The task
Looking only at the lines below that contain "Pérès", give the number of them and no other text.

(Page-level text extractions)

------------------------------

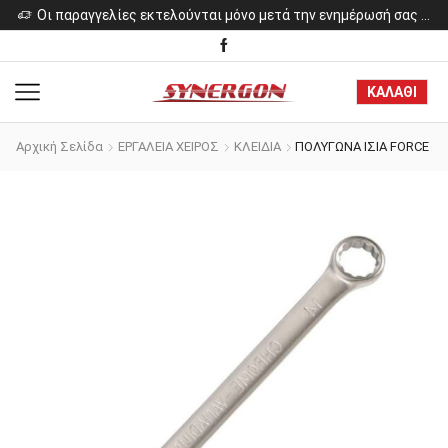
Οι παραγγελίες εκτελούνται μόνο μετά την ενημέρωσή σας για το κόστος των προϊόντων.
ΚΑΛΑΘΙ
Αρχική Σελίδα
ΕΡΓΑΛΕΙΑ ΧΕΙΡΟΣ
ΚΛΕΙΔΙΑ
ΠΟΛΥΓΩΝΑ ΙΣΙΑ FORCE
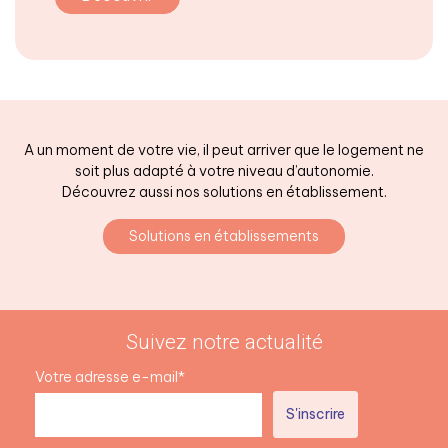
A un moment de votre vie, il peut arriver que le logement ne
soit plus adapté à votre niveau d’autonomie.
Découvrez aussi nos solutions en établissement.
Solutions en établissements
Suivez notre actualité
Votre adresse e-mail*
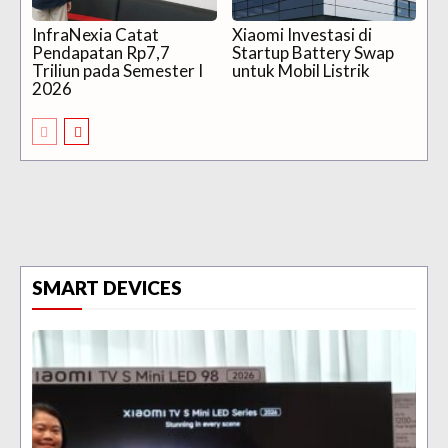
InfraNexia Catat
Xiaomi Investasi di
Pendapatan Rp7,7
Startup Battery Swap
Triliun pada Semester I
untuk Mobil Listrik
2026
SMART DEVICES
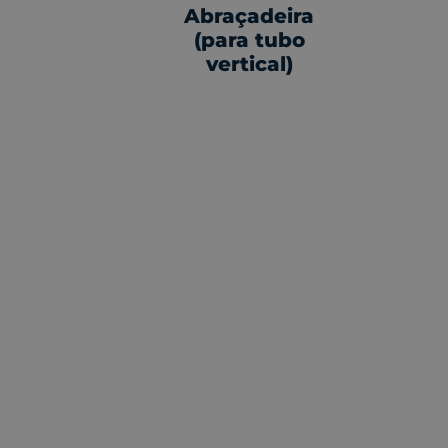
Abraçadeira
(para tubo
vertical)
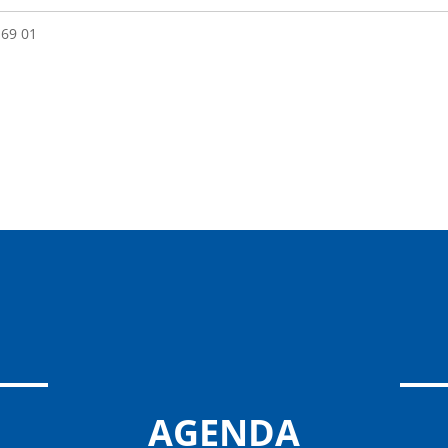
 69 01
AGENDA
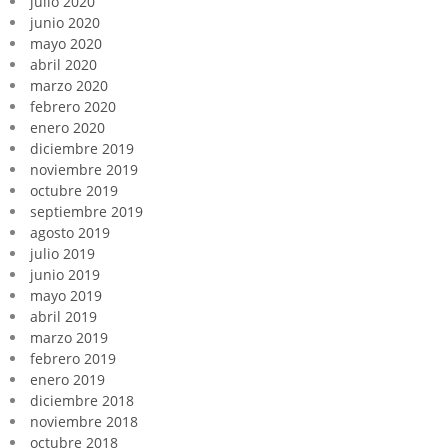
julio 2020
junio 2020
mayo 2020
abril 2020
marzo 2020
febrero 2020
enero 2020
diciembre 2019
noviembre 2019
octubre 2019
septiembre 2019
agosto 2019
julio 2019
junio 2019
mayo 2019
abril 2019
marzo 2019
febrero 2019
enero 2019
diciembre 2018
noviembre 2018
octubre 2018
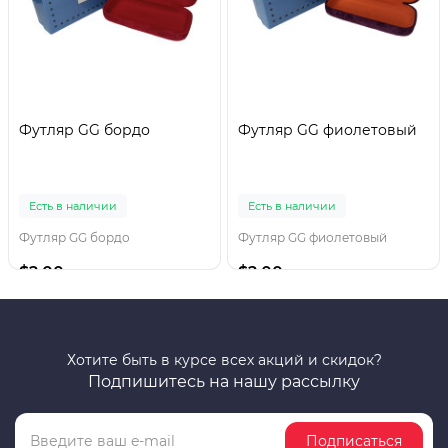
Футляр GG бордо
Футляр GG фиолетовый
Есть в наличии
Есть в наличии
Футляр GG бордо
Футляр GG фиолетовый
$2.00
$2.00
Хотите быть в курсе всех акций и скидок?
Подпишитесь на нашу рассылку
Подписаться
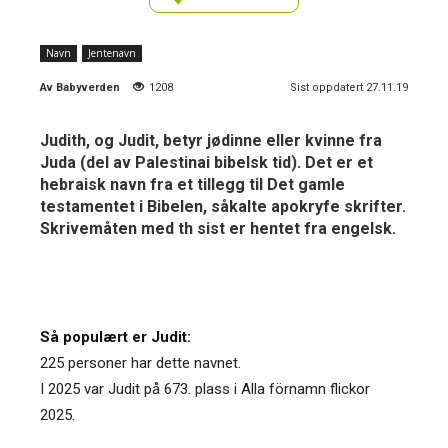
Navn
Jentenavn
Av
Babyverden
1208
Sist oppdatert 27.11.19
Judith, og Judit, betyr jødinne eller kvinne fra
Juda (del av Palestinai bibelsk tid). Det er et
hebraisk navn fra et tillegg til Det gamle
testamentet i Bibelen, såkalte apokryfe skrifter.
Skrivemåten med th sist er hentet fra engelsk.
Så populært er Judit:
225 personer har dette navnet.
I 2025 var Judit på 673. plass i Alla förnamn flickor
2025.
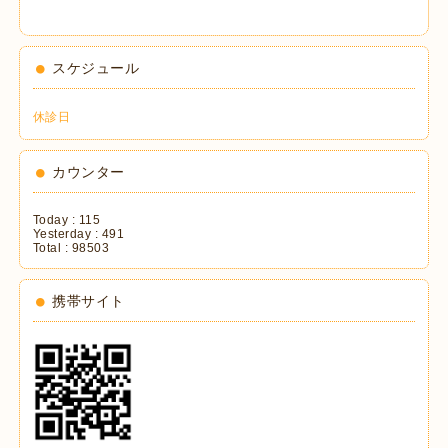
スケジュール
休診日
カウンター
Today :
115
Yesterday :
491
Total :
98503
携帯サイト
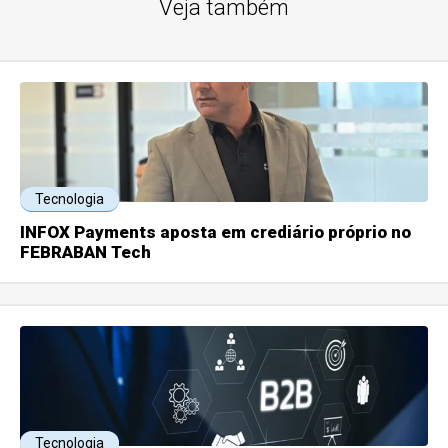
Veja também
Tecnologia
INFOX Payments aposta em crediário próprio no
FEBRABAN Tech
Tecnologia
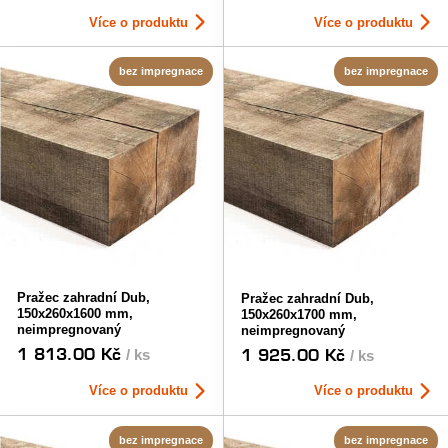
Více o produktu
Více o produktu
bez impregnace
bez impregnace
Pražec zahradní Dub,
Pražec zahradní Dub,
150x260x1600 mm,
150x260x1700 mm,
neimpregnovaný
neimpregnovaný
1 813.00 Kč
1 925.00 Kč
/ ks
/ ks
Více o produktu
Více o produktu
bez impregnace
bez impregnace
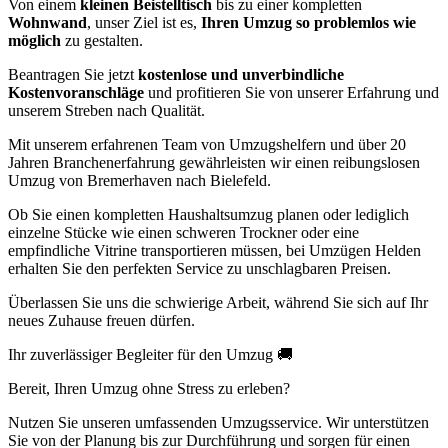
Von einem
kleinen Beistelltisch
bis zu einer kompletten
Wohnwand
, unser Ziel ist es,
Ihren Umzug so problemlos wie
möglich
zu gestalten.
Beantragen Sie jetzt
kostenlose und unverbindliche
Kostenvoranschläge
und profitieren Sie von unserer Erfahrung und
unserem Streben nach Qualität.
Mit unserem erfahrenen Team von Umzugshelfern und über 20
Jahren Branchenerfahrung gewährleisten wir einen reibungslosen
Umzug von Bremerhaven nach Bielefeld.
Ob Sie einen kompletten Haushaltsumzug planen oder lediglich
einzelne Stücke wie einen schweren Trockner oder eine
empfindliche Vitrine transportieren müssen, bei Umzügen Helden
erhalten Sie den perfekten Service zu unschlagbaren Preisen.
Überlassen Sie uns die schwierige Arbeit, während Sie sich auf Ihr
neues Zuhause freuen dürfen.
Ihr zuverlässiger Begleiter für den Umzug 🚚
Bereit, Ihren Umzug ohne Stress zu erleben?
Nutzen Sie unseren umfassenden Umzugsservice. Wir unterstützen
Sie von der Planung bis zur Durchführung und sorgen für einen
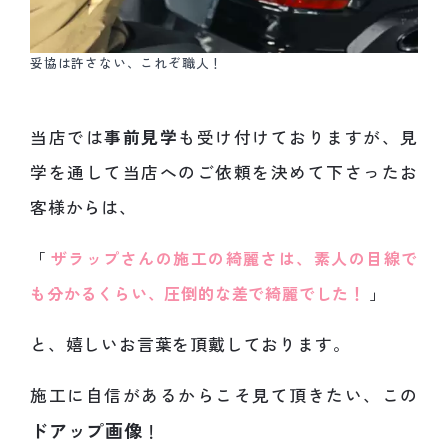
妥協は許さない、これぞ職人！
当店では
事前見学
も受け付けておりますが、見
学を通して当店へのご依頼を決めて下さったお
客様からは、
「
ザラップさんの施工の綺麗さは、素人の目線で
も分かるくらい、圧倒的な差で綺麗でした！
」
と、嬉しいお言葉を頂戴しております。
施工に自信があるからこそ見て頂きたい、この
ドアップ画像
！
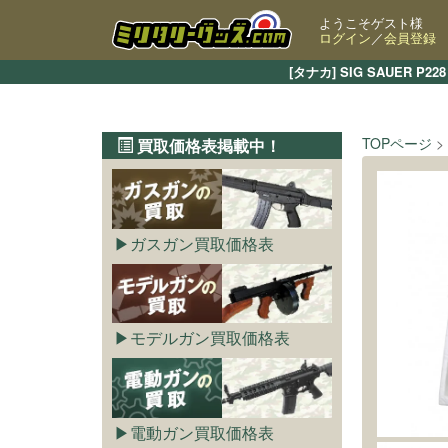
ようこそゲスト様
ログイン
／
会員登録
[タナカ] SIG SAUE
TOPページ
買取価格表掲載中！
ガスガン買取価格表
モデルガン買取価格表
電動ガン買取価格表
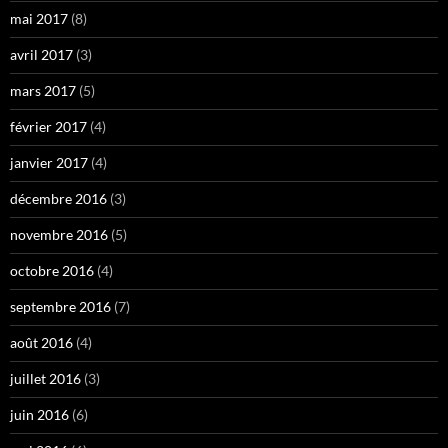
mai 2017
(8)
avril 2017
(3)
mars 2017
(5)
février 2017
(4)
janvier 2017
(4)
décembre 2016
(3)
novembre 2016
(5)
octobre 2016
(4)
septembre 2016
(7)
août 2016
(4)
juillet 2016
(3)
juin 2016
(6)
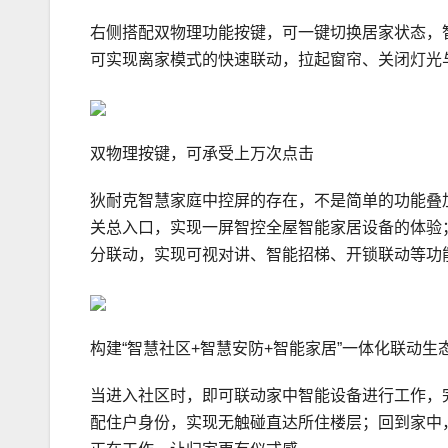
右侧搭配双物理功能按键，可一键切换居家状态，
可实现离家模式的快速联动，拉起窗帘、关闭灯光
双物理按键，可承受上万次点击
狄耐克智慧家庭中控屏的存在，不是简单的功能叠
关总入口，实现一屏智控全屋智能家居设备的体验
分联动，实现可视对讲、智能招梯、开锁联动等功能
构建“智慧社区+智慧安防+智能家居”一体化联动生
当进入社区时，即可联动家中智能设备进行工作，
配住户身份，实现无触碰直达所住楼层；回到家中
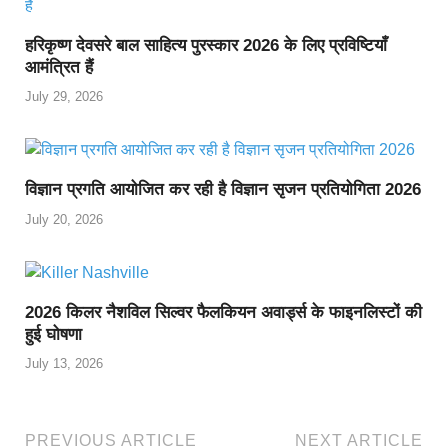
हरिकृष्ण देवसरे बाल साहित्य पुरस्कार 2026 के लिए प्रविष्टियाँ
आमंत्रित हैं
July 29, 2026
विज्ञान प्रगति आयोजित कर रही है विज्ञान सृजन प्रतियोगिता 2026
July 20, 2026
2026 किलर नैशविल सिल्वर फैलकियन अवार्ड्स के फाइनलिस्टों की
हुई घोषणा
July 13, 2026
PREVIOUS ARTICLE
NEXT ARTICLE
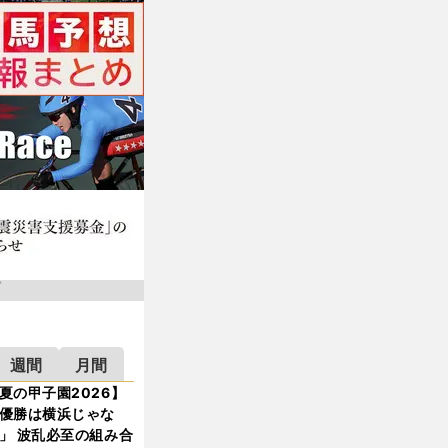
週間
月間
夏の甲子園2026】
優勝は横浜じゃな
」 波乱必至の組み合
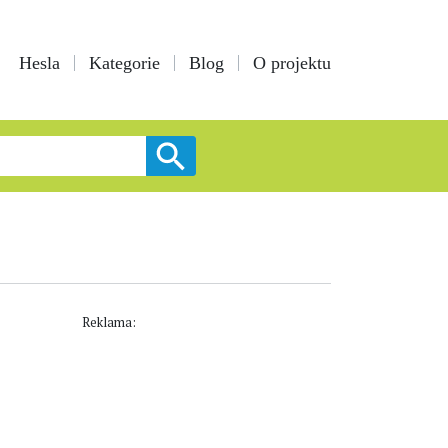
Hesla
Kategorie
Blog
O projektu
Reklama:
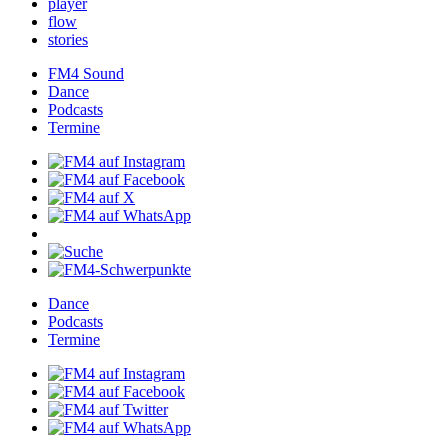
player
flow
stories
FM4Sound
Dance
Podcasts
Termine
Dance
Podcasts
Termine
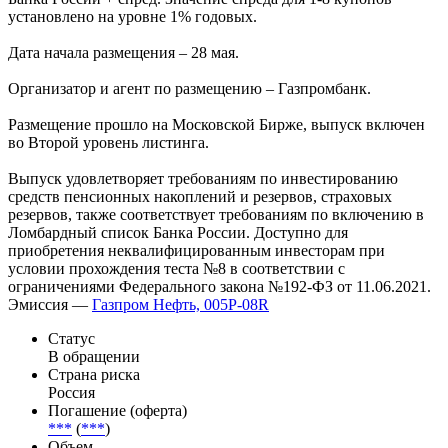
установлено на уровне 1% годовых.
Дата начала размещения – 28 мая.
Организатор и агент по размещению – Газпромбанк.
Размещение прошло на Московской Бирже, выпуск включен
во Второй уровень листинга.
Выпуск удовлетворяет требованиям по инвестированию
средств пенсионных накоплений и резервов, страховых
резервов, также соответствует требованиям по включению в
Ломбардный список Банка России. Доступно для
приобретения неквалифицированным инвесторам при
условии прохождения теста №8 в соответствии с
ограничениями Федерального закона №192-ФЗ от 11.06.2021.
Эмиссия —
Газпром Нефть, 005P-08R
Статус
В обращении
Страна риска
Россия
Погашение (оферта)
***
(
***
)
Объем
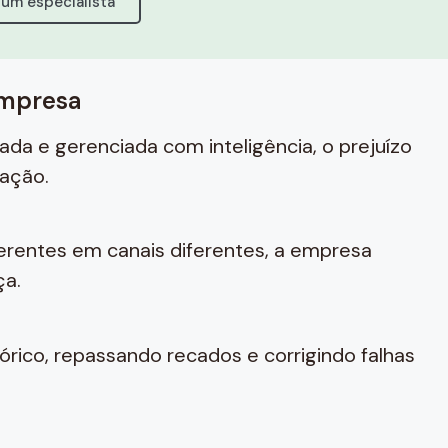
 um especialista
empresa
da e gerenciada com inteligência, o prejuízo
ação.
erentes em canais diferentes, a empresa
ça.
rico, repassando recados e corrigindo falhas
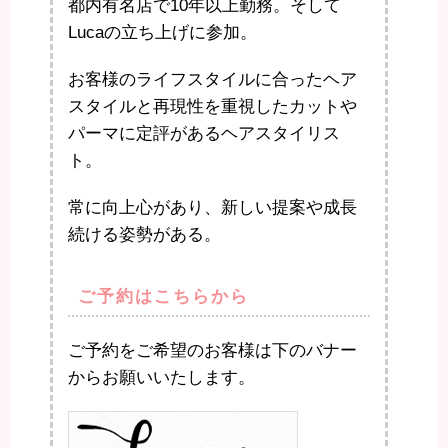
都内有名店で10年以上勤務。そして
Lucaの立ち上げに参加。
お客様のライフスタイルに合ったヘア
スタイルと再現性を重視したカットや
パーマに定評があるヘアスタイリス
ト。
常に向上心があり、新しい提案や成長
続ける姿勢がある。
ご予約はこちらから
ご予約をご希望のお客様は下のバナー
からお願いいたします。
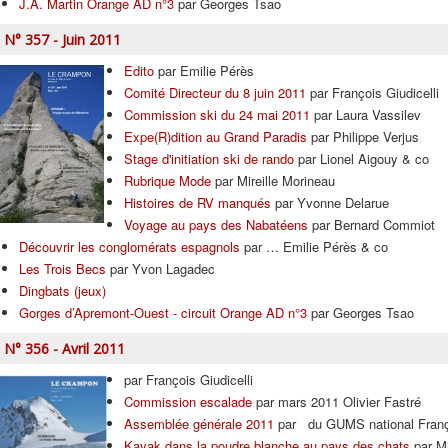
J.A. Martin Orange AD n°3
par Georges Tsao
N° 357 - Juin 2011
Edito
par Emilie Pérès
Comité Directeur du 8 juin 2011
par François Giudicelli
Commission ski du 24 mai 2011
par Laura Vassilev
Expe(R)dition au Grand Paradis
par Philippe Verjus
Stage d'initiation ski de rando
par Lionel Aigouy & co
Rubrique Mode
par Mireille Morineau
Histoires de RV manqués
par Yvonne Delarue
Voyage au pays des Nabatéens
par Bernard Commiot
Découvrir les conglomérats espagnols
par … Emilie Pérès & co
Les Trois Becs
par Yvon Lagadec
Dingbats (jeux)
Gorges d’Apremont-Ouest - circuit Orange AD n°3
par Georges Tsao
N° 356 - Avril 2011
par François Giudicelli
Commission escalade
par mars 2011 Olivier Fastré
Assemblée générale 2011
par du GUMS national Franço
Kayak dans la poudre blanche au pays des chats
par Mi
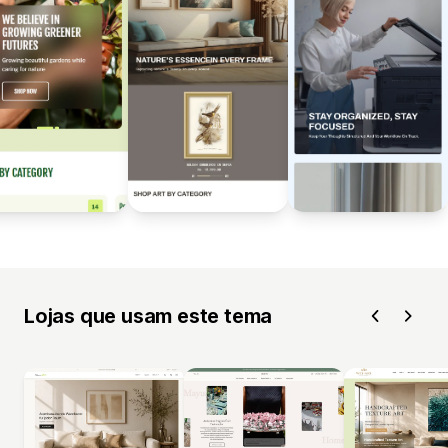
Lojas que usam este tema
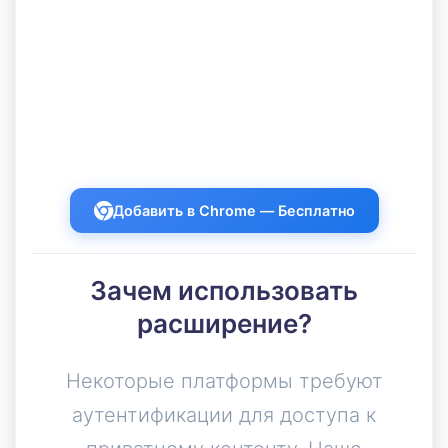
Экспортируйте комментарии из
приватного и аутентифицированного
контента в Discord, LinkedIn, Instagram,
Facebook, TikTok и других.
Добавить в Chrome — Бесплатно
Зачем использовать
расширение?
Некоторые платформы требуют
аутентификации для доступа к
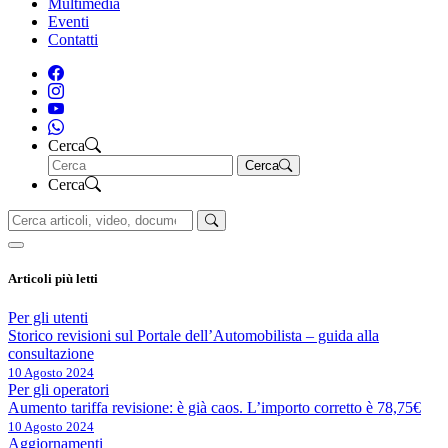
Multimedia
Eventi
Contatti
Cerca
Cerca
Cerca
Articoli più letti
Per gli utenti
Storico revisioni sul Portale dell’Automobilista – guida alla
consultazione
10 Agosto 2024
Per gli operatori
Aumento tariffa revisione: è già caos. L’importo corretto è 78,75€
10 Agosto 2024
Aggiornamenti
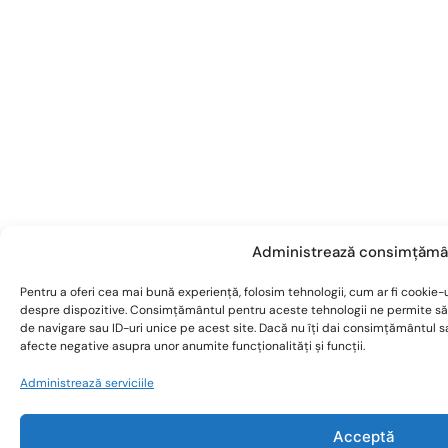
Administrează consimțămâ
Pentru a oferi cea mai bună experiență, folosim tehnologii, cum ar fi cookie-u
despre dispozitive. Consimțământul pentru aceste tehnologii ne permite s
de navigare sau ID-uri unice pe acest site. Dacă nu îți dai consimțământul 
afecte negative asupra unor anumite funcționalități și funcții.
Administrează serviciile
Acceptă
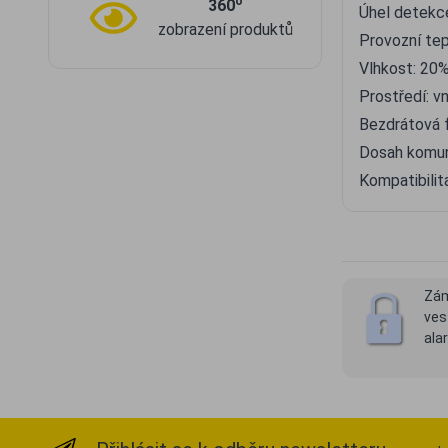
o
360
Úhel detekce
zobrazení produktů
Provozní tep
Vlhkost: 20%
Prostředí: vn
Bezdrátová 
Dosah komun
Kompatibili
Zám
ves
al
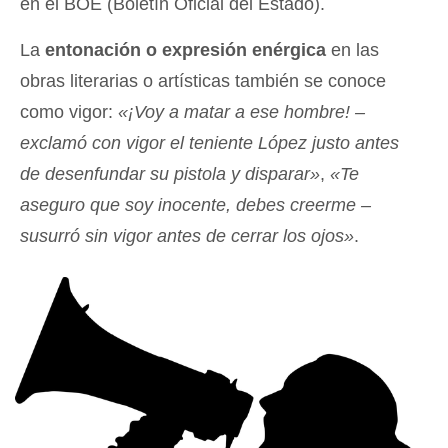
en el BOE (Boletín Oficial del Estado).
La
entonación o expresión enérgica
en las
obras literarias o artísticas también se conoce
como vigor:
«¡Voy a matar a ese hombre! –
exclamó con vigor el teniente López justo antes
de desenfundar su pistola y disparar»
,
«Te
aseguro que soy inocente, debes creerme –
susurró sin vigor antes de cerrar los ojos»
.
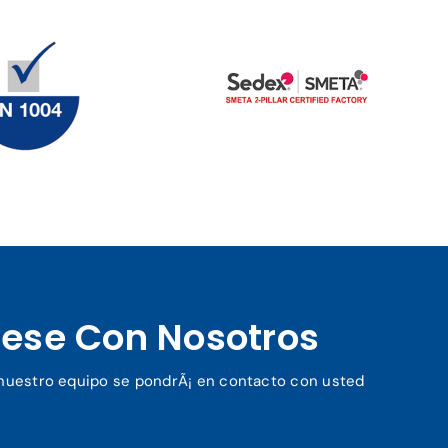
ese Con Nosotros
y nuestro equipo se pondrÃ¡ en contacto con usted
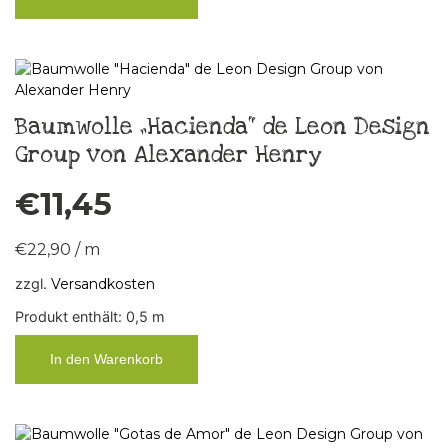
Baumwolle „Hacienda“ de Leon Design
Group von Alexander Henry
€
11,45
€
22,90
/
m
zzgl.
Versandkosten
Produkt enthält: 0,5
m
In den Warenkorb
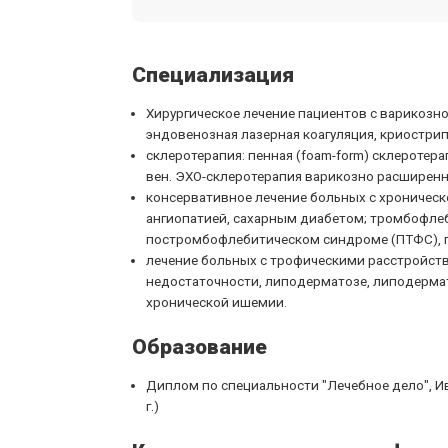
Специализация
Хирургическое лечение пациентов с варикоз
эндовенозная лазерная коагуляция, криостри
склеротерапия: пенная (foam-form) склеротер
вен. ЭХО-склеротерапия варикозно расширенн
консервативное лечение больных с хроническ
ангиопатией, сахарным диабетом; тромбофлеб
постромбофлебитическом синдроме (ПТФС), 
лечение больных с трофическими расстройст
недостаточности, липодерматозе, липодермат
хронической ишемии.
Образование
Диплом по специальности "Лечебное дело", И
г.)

------------------------------

Reply to the exercise
2